Il Lago di Como non è solo una cartolina ammirata in tutto il mondo; è un ecosistema vivo che sta ridefinendo le regole dell’accoglienza. Durante l’ultima tappa del Tour nei Territori 2026, l’assessore regionale al Turismo Debora Massari ha tracciato la rotta per il futuro del Lario: meno “mordi e fuggi”, più qualità e una distribuzione intelligente dei visitatori su tutto l’arco dell’anno.
Numeri da record: il Lario parla straniero
Il 2025 ha confermato la provincia di Como come la “regina internazionale” della Lombardia. Con un incremento di oltre 132mila arrivi e quasi 400mila presenze in più rispetto all’anno precedente, il territorio segna la percentuale di turisti stranieri più alta della regione.
Chi sceglie il Lago:
in cima alla lista troviamo viaggiatori da Germania, Stati Uniti e Francia.
Nuove abitudini:
il 60% dei turisti preferisce le strutture extralberghiere, segno di una ricerca di autenticità e indipendenza.
La strategia per il Lago di Como: “Crescere con Testa”
Nonostante il successo, la sfida è delicata. La pressione estiva e la carenza di personale qualificato sono temi che Regione Lombardia intende affrontare con una visione chiara: redistribuire i flussi.
«Il messaggio è chiaro: crescita sì, ma con testa – ha dichiarato l’assessore Massari – Lavoriamo sulla qualità e sulla redistribuzione, per evitare che una crescita senza limiti danneggi residenti e territorio».
L’obiettivo è portare il turista a scoprire non solo le icone mondiali come Cernobbio o Villa Balbianello, ma anche i borghi più nascosti e le esperienze d’alta quota, come il balcone panoramico di Pigra, raggiungibile con la storica funivia da Argegno.
Gli investimenti sul campo
Per sostenere questa transizione, la Regione Lombardia ha messo sul piatto risorse concrete per gli operatori locali:
4,7 milioni di euro per la competitività delle strutture ricettive.
Oltre 1 milione di euro dedicato specificamente agli hotel nei comuni montani.
Fondi per il “Lombardia Style” e per la valorizzazione delle strutture ricettive storiche.
Un’esperienza da vivere tutto l’anno
La parola d’ordine è destagionalizzazione.
Il Lago di Como vuole essere attrattivo anche nei mesi più freschi, puntando su una narrazione coordinata che unisca cultura, moda e paesaggio.
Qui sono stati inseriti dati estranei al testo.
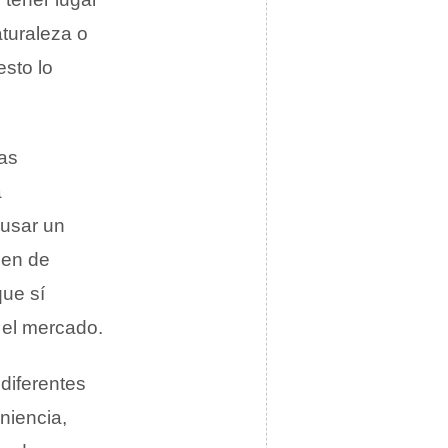
aturaleza o
esto lo
las
a
 usar un
nen de
ue sí
 el mercado.
diferentes
niencia,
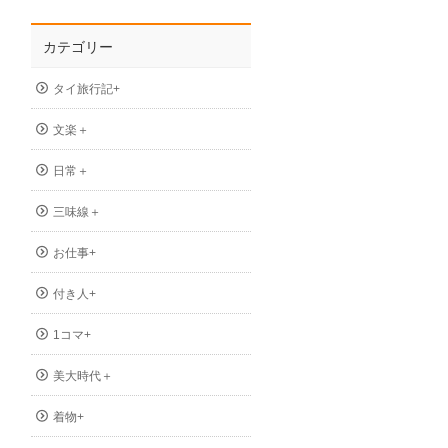
カテゴリー
タイ旅行記+
文楽＋
日常＋
三味線＋
お仕事+
付き人+
1コマ+
美大時代＋
着物+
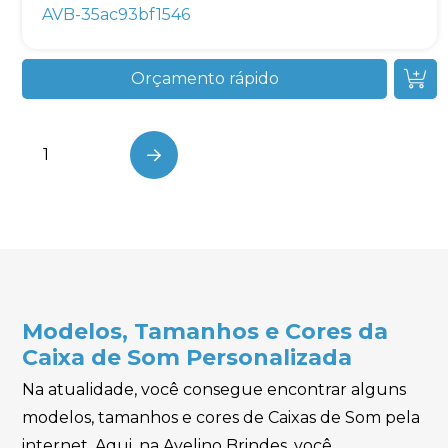
AVB-35ac93bf1546
Orçamento rápido
1
…
Next
Modelos, Tamanhos e Cores da
Caixa de Som Personalizada
Na atualidade, você consegue encontrar alguns
modelos, tamanhos e cores de Caixas de Som pela
internet. Aqui, na Avelino Brindes, você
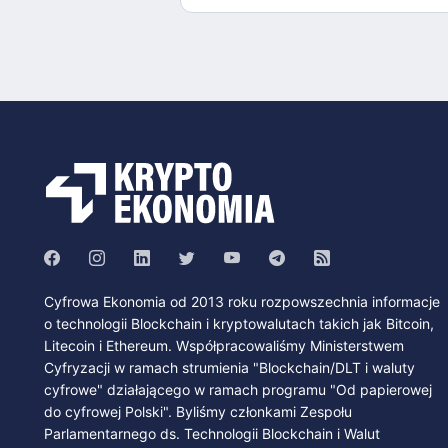
Cyfrowa Ekonomia od 2013 roku rozpowszechnia informacje
o technologii Blockchain i kryptowalutach takich jak Bitcoin,
Litecoin i Ethereum. Współpracowaliśmy Ministerstwem
Cyfryzacji w ramach strumienia "Blockchain/DLT i waluty
cyfrowe" działającego w ramach programu "Od papierowej
do cyfrowej Polski". Byliśmy członkami Zespołu
Parlamentarnego ds. Technologii Blockchain i Walut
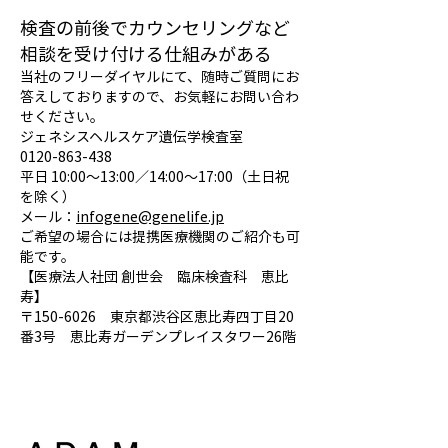
検査の前後でカウンセリングなど
相談を受け付ける仕組みがある
当社のフリーダイヤルにて、随時ご質問にお
答えしておりますので、お気軽にお問い合わ
せください。
ジェネシスヘルスケア遺伝学検査室
0120-863-438
平日 10:00～13:00／14:00～17:00（土日祝
を除く）
メール：
infogene@genelife.jp
ご希望の場合には提携医療機関のご紹介も可
能です。
【医療法人社団 創世会 臨床検査科 恵比
寿】
〒150-6026 東京都渋谷区恵比寿四丁目20
番3号 恵比寿ガーデンプレイスタワー26階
Per gli operatori comaschi, la vetrina sarà globale: Regione Lombardia garantirà infatti spazi gratuiti nelle principali fiere internazionali del 2026 e 2027, da Londra (WTM) a Madrid (FITUR) fino a Shanghai (ITB China).
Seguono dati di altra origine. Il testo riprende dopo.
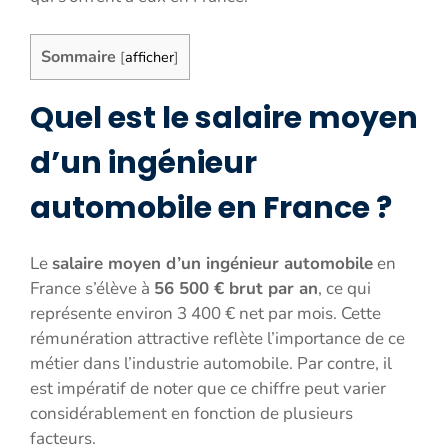
Sommaire
[
afficher
]
Quel est le salaire moyen
d’un ingénieur
automobile en France ?
Le
salaire moyen d’un ingénieur automobile
en
France s’élève à
56 500 € brut par an
, ce qui
représente environ 3 400 € net par mois. Cette
rémunération attractive reflète l’importance de ce
métier dans l’industrie automobile. Par contre, il
est impératif de noter que ce chiffre peut varier
considérablement en fonction de plusieurs
facteurs.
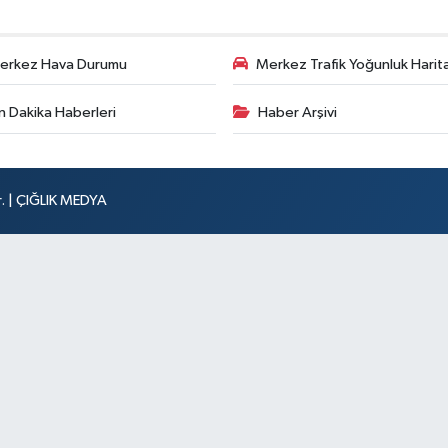
erkez Hava Durumu
Merkez Trafik Yoğunluk Harita
n Dakika Haberleri
Haber Arşivi
r. | ÇIĞLIK MEDYA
Fare sistema per proteggere il territorio
Come sottolineato dal consigliere regionale Anna Dotti, la partita si gioca sulla capacità del territorio di “fare sistema”. Infrastrutture moderne e un trasporto pubblico efficiente sono essenziali per far convivere le esigenze di chi visita il lago con quelle di chi lo abita quotidianamente.
Il Lago di Como si prepara quindi a un 2026 di trasformazione: un turismo che non cerca il numero fine a se stesso, ma l’eccellenza e il rispetto dell’identità lariana.